Aunt Elizabeth Eppes—
Younger half-sister of Jefferson’s wife Martha (Patty). She assumed care of Jefferson’s daughters Maria (Polly) and Lucie Elizabeth on the death of Patty Jefferson.

Jack (John Wayles) Eppes
1773–1823—Son of Aunt Eppes and Maria Jefferson’s childhood sweetheart and eventual husband; lived for a time with the Jefferson household and acted as Jefferson’s secretary. U.S. Representative for Virginia, U.S. Senator. After Maria’s death in 1804, Jack married Martha Jones; he also kept as a concubine Sally Hemings’s niece Betsie Hemings, who is buried beside him at Millbrook in Virginia. Martha Jones Eppes reportedly asked to be buried someplace else, and was.

Betty Hemings
d. 1807—Mother of Sally Hemings by John Wayles, the father of Jefferson’s wife.

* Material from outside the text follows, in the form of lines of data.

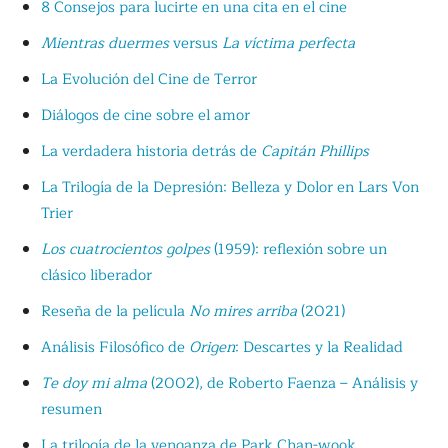
8 Consejos para lucirte en una cita en el cine
Mientras duermes
versus
La víctima perfecta
La Evolución del Cine de Terror
Diálogos de cine sobre el amor
La verdadera historia detrás de
Capitán Phillips
La Trilogía de la Depresión: Belleza y Dolor en Lars Von
Trier
Los cuatrocientos golpes
(1959): reflexión sobre un
clásico liberador
Reseña de la película
No mires arriba
(2021)
Análisis Filosófico de
Origen
: Descartes y la Realidad
Te doy mi alma
(2002), de Roberto Faenza – Análisis y
resumen
La trilogía de la venganza de Park Chan-wook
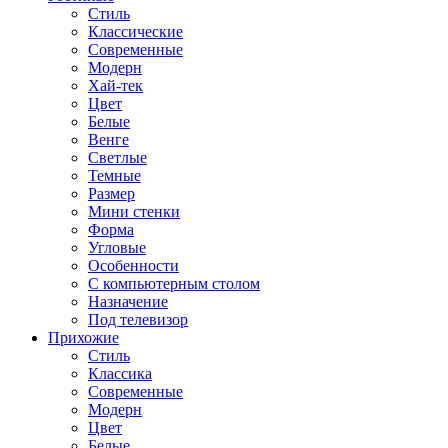
Стиль
Классические
Современные
Модерн
Хай-тек
Цвет
Белые
Венге
Светлые
Темные
Размер
Мини стенки
Форма
Угловые
Особенности
С компьютерным столом
Назначение
Под телевизор
Прихожие
Стиль
Классика
Современные
Модерн
Цвет
Белые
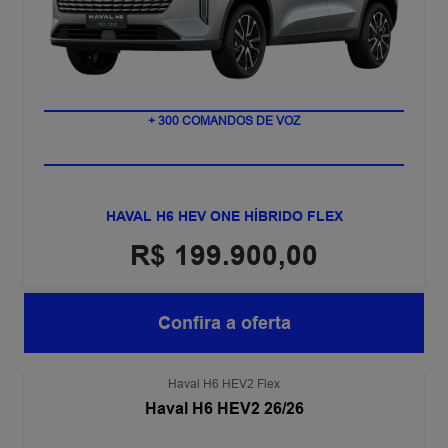
POTÊNCIA COMBINADA DE 248 CV
+ 300 COMANDOS DE VOZ
HAVAL H6 HEV ONE HÍBRIDO FLEX
R$ 199.900,00
Confira a oferta
Haval H6 HEV2 Flex
Haval H6 HEV2 26/26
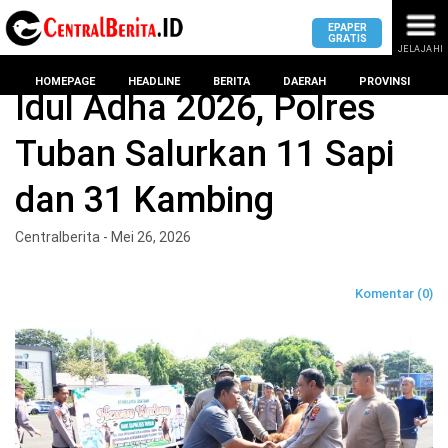
EPAPER
GRATIS
JELAJAHI
Home
BERITA
HOMEPAGE
HEADLINE
BERITA
DAERAH
PROVINSI
Idul Adha 2026, Polres
Tuban Salurkan 11 Sapi
MASUK
dan 31 Kambing
DAERAH
DPRD
PROVINSI
Centralberita - Mei 26, 2026
KOTA
DPRD
LAMPUNG
Komentar (0)
BANDAR
PROVINSI
LAMPUNG
SUMSEL
DPRD
METRO
KOTA
BANTEN
BANDAR
LAMPUNG
PESAWARAN
JAWAB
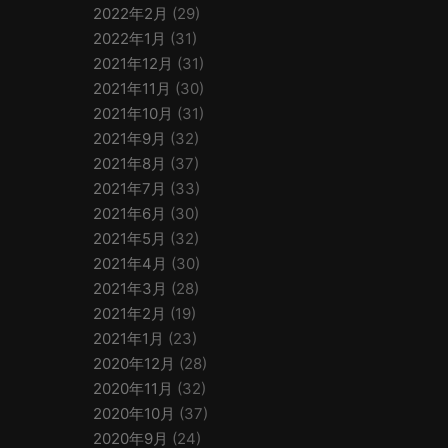
2022年2月
(29)
2022年1月
(31)
2021年12月
(31)
2021年11月
(30)
2021年10月
(31)
2021年9月
(32)
2021年8月
(37)
2021年7月
(33)
2021年6月
(30)
2021年5月
(32)
2021年4月
(30)
2021年3月
(28)
2021年2月
(19)
2021年1月
(23)
2020年12月
(28)
2020年11月
(32)
2020年10月
(37)
2020年9月
(24)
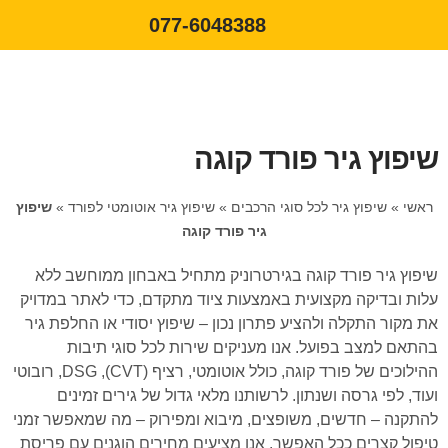
077-6048388
שיפוץ גיר פורד קוגה
ראשי
»
שיפוץ גיר לכל סוגי הרכבים
»
שיפוץ גיר אוטומטי לפורד
»
שיפוץ
גיר פורד קוגה
שיפוץ גיר פורד קוגה בגירטרוניק מתחיל באבחון ממוחשב ללא
עלות ובדיקה מקצועית באמצעות ציוד מתקדם, כדי לאתר במדויק
את מקור התקלה ולהציע פתרון נכון – שיפוץ יסודי או החלפת גיר
בהתאם למצב בפועל. אנו מעניקים שירות לכל סוגי תיבות
ההילוכים של פורד קוגה, כולל אוטומטי, רציף (CVT), DSG, רובוטי
ועוד, לפי גרסה ושנתון. לרשותנו מלאי גדול של גירים זמינים
להתקנה – חדשים, משופצים, מיבוא ומפירוק – מה שמאפשר זמני
טיפול קצרים ככל האפשר. אנו מציעים מחירים הוגנים עם פריסת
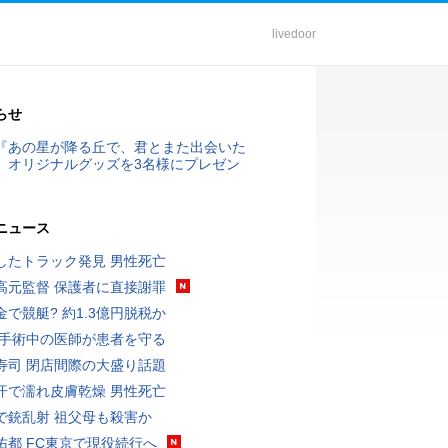
livedoor
らせ
『あの星が降る丘で、君とまた出会いた
』オリジナルグッズを3名様にプレゼン
ニュース
したトラック発見 男性死亡
高元監督 保護者に直接謝罪
金で競艇? 約1.3億円脱税か
 手術中の医師が患者を守る
寿司 閉店間際の大盛り話題
汗で濡れ皮膚乾燥 男性死亡
で銃乱射 祖父母も殺害か
佑都 FC東京で現役続行へ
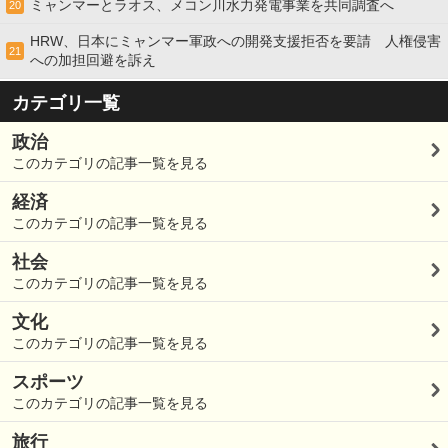
ミャンマーとラオス、メコン川水力発電事業を共同調査へ
20
HRW、日本にミャンマー軍政への開発支援拒否を要請 人権侵害
21
への加担回避を訴え
カテゴリ一覧
政治
このカテゴリの記事一覧を見る
経済
このカテゴリの記事一覧を見る
社会
このカテゴリの記事一覧を見る
文化
このカテゴリの記事一覧を見る
スポーツ
このカテゴリの記事一覧を見る
旅行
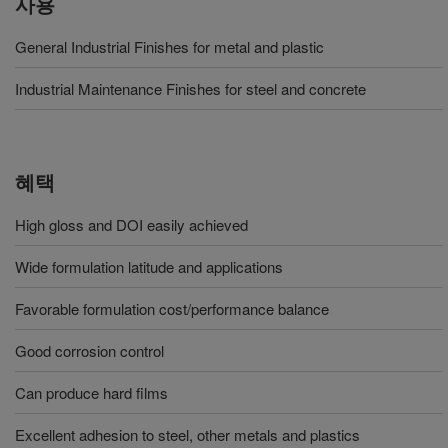
사용
General Industrial Finishes for metal and plastic
Industrial Maintenance Finishes for steel and concrete
혜택
High gloss and DOI easily achieved
Wide formulation latitude and applications
Favorable formulation cost/performance balance
Good corrosion control
Can produce hard films
Excellent adhesion to steel, other metals and plastics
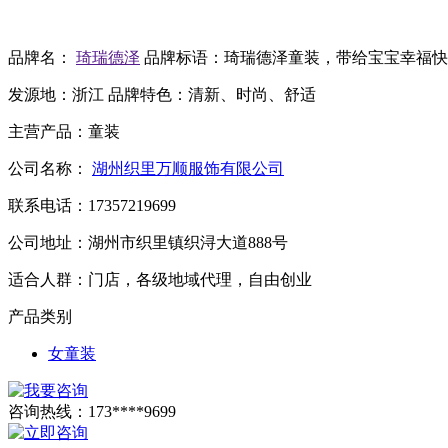
品牌名：
琦瑞德泽
品牌标语：
琦瑞德泽童装，带给宝宝幸福快
发源地：
浙江
品牌特色：
清新、时尚、舒适
主营产品：
童装
公司名称：
湖州织里万顺服饰有限公司
联系电话：
17357219699
公司地址：
湖州市织里镇织浔大道888号
适合人群：
门店，各级地域代理，自由创业
产品类别
女童装
咨询热线：
173****9699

Prior to becoming John Wayles’s concubine, she had three children by a fellow slave—Martin, Bett, and Mary (Mary was the mother of Jack Eppes’s concubine Betsie Hemings). She had six children by John Wayles: Robert, Jimmy, Peter (Pip), Critta, Sally, and Thenia. Later, at Monticello, she had a son (John) by one of the white carpenters there, and a daughter (Lucy) by a fellow slave. All the slaves manumitted by Thomas Jefferson were either Betty’s children or her grandchildren.

Sally Hemings
1773–1836—Daughter of Betty Hemings by John Wayles, the father of Jefferson’s wife; nursemaid to Jefferson’s daughter Maria (Polly) on her journey to join her father in France; maid to both the Jefferson daughters and later the servant in charge of Jefferson’s private quarters; Thomas Jefferson’s concubine for forty-two years and the mother of eight of his children including his only surviving sons. One of her grandsons fought as a Union soldier in the Civil War and died in the Confederate prison at Andersonville.

Jimmy Hemings
1765 (?)–1801—Son of Betty Hemings by John Wayles, taken to France with Jefferson in 1784 to be trained as a cook, returned with him to Virginia and was given his freedom, later traveled in Europe but died “tragically” (Jefferson’s word)—possibly from the effects of alcoholism, in 1801.